Better Dairy Solutions
Aug 15, 2011
Policy set at the national level cannot be nuanced enough to address and protect every regional issue. What it can do is position the U.S. to become a more consistent player in global dairy markets.
National Milk’s 12-city roadshow for its Foundation for the Future (FFTF) dairy reform package will wrap up next week in Nashville.
While I was only able to attend one of the meetings, reports were that producers were filtering the program through some pretty near-sighted lenses.
Most of this criticism misses the bigger picture. Like it or not, any dairy reforms will have to prove their mettle against 2009. With some 11% of U.S. milk solids going off-shore in 2008, a 25% decline in exports meant 2% to 3% more product was left in U.S. warehouses. The consequence: a 30% decline in milk prices.
The criticisms of FFTF, and Rep. Collin Peterson’s (D-Minn.) draft proposal that mirrors it, seem to have little to do with averting another 2009 dairy meltdown.
Instead, some in the West say the margin protection portion of the plan doesn’t reflect local (higher) feed prices, and therefore doesn’t protect Western producers to the same degree as areas with lower feed prices.
That’s all well and good—but how do you have a national program when one region of the country would trigger margin protection while the rest of the country would not? More importantly, how do you pay for regional margin protection insurance when the program is already struggling to come in under baseline?
Some in the Midwest oppose the market stabilization portion of the program because it may limit expansion when the Midwest now has a comparative advantage. But without the stabilization component, costs of the margin protection insurance portion of the program skyrocket out of control.
One solution would be to cap the margin protection portion similar to the MILC limits. But that’s déjà vu all over again, pitting small producers against large.

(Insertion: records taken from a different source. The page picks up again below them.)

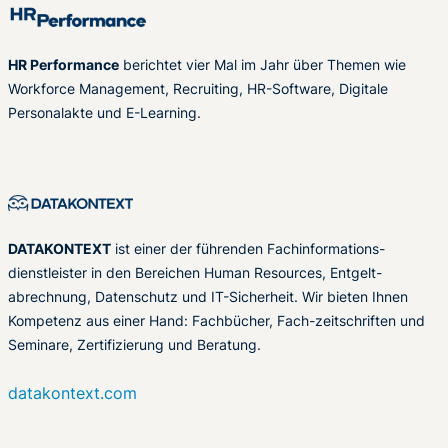
HR Performance
berichtet vier Mal im Jahr über Themen wie
Workforce Management, Recruiting, HR-Software, Digitale
Personalakte und E-Learning.
DATAKONTEXT
ist einer der führenden Fachinformations-
dienstleister in den Bereichen Human Resources, Entgelt-
abrechnung, Datenschutz und IT-Sicherheit. Wir bieten Ihnen
Kompetenz aus einer Hand: Fachbücher, Fach-zeitschriften und
Seminare, Zertifizierung und Beratung.
datakontext.com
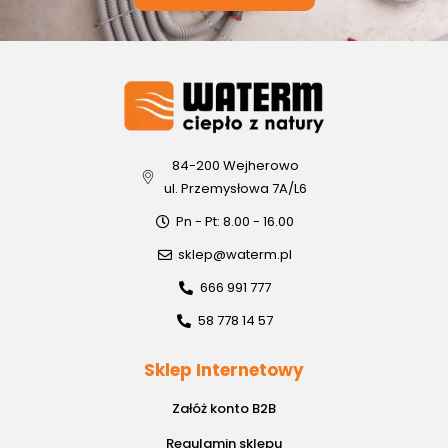
84-200 Wejherowo
ul. Przemysłowa 7A/L6
Pn - Pt: 8.00 - 16.00
sklep@waterm.pl
666 991 777
58 778 14 57
Sklep Internetowy
Załóż konto B2B
Regulamin sklepu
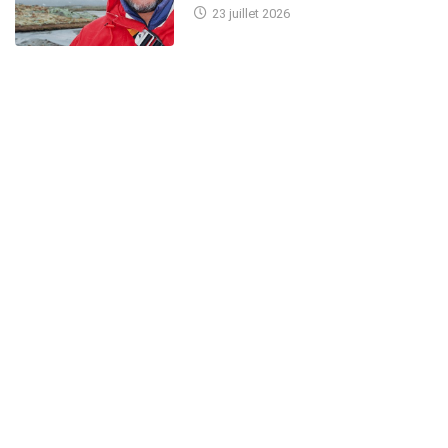
23 juillet 2026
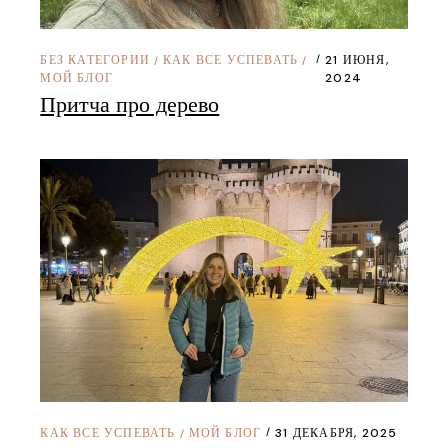
БЕЗ КАТЕГОРИИ
КАК ВСЕ УСПЕВАТЬ
21 ИЮНЯ,
/
/
МОЙ БЛОГ
2024
Притча про дерево
КАК ВСЕ УСПЕВАТЬ
МОЙ БЛОГ
31 ДЕКАБРЯ, 2025
/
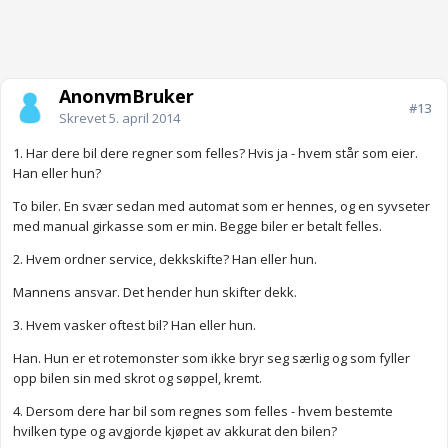
AnonymBruker
#13
Skrevet
5. april 2014
1. Har dere bil dere regner som felles? Hvis ja - hvem står som eier.
Han eller hun?
To biler. En svær sedan med automat som er hennes, og en syvseter
med manual girkasse som er min. Begge biler er betalt felles.
2. Hvem ordner service, dekkskifte? Han eller hun.
Mannens ansvar. Det hender hun skifter dekk.
3. Hvem vasker oftest bil? Han eller hun.
Han. Hun er et rotemonster som ikke bryr seg særlig og som fyller
opp bilen sin med skrot og søppel, kremt.
4. Dersom dere har bil som regnes som felles - hvem bestemte
hvilken type og avgjorde kjøpet av akkurat den bilen?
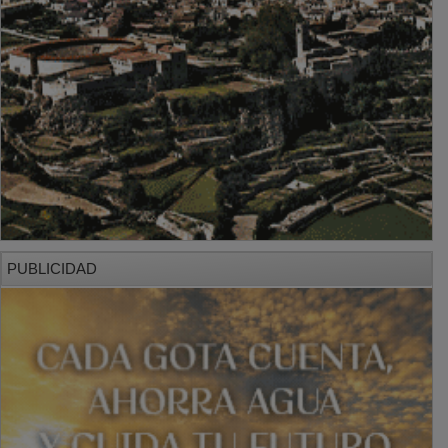
PUBLICIDAD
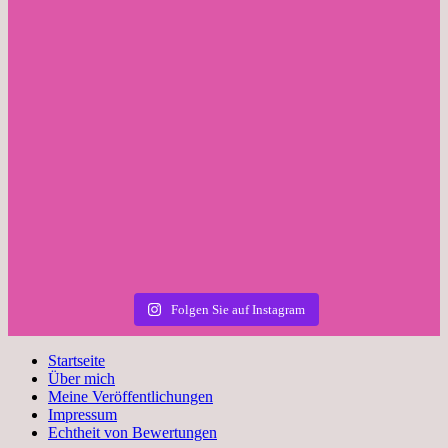
Folgen Sie auf Instagram
Startseite
Über mich
Meine Veröffentlichungen
Impressum
Echtheit von Bewertungen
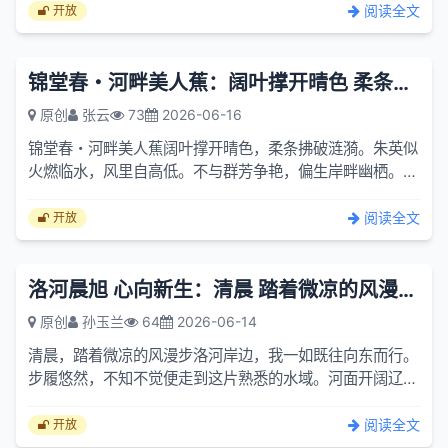
颜。去...
阅读全文
开放
锦堂春・河畔美人蕉：阔叶撑开晴色 柔条拂破涟漪
原创
张云
73
2026-06-16
锦堂春・河畔美人蕉阔叶撑开晴色，柔条拂破涟漪。朱英似
火燃临水，风里自高低。不与群芳争艳，偏生岸畔幽栖。年
年开落无人赏，依旧向阳啼。注：此词以白描写美人蕉的姿
态：阔...
阅读全文
开放
洛河晨旭 心向新生：清晨 踏着微凉的风漫步洛河岸边
原创
孙玉兰
64
2026-06-14
清晨，踏着微凉的风漫步洛河岸边，我一如既往向东而行。
步履悠然，不知不觉便走到这片熟悉的水域。河面开阔辽
远，水波轻轻荡漾，一丛丛芦苇临水而立，青影婆娑，为流
水添了几...
阅读全文
开放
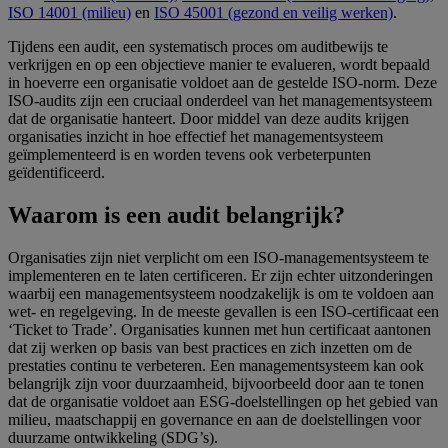
ISO 14001 (milieu)
en
ISO 45001 (gezond en veilig werken)
.
Tijdens een audit, een systematisch proces om auditbewijs te
verkrijgen en op een objectieve manier te evalueren, wordt bepaald
in hoeverre een organisatie voldoet aan de gestelde ISO-norm. Deze
ISO-audits zijn een cruciaal onderdeel van het managementsysteem
dat de organisatie hanteert. Door middel van deze audits krijgen
organisaties inzicht in hoe effectief het managementsysteem
geïmplementeerd is en worden tevens ook verbeterpunten
geïdentificeerd.
Waarom is een audit belangrijk?
Organisaties zijn niet verplicht om een ISO-managementsysteem te
implementeren en te laten certificeren. Er zijn echter uitzonderingen
waarbij een managementsysteem noodzakelijk is om te voldoen aan
wet- en regelgeving. In de meeste gevallen is een ISO-certificaat een
‘Ticket to Trade’. Organisaties kunnen met hun certificaat aantonen
dat zij werken op basis van best practices en zich inzetten om de
prestaties continu te verbeteren. Een managementsysteem kan ook
belangrijk zijn voor duurzaamheid, bijvoorbeeld door aan te tonen
dat de organisatie voldoet aan ESG-doelstellingen op het gebied van
milieu, maatschappij en governance en aan de doelstellingen voor
duurzame ontwikkeling (SDG’s).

Others oppose the proposed Federal Order changes, saying the competitive pay price scheme for determining cheese prices will ultimately lead to higher Class I prices. Those higher prices will lower Class I sales, making Class I milk a surplus, which will, in turn, lower Class III prices. Well, maybe.
University of Wisconsin dairy economist Mark Stephenson says a 50¢ increase in Class III prices (from the proposed competitive pay price survey) would result in about a 7¢ increase in the All-Milk price. This would stimulate more milk production but also induce a “modest decline in Class I sales,” he says. “That ultimately lowers cheese prices and Class III prices by at 12¢.
“Our previous analyses [of the other components] of the FFTF program was price enhancing for Class III, so these two effects would be somewhat offsetting,” says Stephenson.
The message in all of this is that policy set at the national level cannot be nuanced enough to address and protect every regional issue. Dairy producers will have to continue to do their own risk management.
What national policy can do is position the U.S. to become a more consistent, reliable player in global dairy markets. Maintaining and growing our ability to export one of every seven or eight pounds of milk solids through thick and thin is critical.